The intercept team readied themselves in silence, and the orders were surgical in their economy, and I told them to take the girl alive because living evidence preserves more verdicts than corpses ever will. They moved like the shadow of an intention, and I trusted them with the contingency the others could not stomach, which meant I had pawned a hope on the competence of a few who owed me nothing but obedience. Hevon returned with news that Mira’s signal had moved and that Kael’s camp reported the door nearing completion, and Varc sent confirmation of the burns, which meant the Scorch Pact had become not just a proclamation but a practice. I issued one more cold order to tighten the net and to keep the chamber unentered until I could stand on the threshold and claim whatever consequence would come.

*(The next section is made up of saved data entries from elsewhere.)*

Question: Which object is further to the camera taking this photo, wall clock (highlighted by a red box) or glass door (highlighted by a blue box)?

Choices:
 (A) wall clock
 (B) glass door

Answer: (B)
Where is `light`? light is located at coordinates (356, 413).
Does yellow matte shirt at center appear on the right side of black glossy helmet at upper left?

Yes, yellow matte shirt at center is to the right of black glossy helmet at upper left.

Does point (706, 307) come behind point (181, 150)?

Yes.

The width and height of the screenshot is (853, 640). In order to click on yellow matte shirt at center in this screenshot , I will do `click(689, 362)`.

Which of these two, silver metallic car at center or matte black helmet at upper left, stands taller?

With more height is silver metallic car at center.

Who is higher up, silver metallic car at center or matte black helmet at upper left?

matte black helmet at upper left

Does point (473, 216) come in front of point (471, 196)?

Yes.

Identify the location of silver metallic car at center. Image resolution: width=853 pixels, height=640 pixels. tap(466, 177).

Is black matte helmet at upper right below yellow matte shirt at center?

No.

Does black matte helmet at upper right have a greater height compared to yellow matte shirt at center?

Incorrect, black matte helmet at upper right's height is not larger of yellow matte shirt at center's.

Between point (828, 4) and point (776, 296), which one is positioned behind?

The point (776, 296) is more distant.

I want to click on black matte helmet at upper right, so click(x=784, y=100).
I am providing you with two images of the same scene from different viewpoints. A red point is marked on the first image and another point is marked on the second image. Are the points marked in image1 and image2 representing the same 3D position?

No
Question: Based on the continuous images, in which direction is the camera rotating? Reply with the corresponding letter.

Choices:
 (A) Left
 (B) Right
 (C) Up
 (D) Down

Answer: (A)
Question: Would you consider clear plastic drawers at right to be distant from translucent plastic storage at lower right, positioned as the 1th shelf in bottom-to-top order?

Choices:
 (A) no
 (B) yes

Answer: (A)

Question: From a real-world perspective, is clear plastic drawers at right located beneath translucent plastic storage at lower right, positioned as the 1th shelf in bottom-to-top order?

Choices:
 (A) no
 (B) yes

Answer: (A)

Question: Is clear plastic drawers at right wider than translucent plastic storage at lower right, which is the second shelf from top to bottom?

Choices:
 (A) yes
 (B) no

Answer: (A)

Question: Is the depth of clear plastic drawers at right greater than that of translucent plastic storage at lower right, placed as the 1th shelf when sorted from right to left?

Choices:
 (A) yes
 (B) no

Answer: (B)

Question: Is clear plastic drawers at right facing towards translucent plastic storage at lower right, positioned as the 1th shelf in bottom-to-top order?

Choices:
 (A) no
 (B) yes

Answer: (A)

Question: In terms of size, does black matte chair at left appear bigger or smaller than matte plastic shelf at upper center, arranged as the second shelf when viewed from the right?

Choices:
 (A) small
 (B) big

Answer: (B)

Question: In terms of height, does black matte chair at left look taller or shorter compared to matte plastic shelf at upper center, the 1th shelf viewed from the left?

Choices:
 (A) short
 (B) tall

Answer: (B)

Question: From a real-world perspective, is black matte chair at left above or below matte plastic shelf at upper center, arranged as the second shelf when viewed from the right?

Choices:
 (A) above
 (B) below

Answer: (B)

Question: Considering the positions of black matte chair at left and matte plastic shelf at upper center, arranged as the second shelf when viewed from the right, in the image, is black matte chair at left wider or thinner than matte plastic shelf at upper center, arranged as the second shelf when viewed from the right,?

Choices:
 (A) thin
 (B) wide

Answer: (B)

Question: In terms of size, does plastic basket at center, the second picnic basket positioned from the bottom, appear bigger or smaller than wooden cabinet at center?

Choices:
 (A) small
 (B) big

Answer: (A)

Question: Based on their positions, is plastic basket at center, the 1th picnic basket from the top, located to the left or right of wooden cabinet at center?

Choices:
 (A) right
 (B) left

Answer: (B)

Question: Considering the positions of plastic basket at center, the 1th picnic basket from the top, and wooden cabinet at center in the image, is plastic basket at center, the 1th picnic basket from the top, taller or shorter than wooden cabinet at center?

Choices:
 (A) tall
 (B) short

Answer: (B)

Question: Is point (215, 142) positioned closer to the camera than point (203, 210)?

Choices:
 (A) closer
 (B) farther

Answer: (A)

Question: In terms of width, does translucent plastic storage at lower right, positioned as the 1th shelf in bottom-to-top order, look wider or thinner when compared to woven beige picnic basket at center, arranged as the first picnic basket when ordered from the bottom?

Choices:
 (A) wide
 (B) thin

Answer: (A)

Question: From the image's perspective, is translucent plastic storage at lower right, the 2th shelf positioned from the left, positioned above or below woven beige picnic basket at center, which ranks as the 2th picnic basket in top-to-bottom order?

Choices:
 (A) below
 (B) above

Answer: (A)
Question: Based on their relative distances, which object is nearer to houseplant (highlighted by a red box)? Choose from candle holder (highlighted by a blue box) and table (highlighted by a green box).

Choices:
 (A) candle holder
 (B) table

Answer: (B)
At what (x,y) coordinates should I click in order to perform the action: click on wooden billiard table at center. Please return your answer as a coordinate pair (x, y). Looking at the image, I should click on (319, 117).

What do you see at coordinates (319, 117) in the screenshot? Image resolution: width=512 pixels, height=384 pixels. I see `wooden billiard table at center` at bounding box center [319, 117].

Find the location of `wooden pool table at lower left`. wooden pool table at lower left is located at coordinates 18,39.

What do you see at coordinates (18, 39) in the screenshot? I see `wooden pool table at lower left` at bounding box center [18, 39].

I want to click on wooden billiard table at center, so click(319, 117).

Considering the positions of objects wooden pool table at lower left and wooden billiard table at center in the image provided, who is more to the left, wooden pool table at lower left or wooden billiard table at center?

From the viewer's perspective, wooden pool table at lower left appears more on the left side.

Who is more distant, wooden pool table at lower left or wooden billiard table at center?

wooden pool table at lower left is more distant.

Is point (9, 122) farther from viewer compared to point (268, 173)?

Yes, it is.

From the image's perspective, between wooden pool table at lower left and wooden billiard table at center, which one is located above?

I slept in fragments and dreamed in procedural steps, and when the dawn lit the banners, there were more flares on the field than I had anticipated, which meant the girl’s movement was not only swift but also informed by a map I had not been given. I dressed in the garments of command and did not allow sentiment to find a place in the folds because sentiment is where missions die, and I took the route that would let me reach the chamber before any desperate hand could drag the verdict across fainted law. My team moved with the precision of men who had been fed purposes for so long that purpose had become their habit, and the city contracted around us like a wound holding.

We reached the old tunnels, and the air tasted of the same iron that had marked our history, and the seals along the passage answered with a hum that made my teeth ache because proximity rewrites distance into significance. The intercept unit split at my command and vanished into the dark while I followed the fragments of a trail that had been left like instructions to a traitor, and every step reminded me that we were minutes away from either salvation or ruin because the girl’s motion would resolve what prophecy had left suspended. My fingers brushed the lock of a side chamber, and I paused because every pause is a place where fate chooses its vocabulary, and as I reached for the latch, the sound of running echoed from behind the stone, and a child's cry split the corridor into two futures.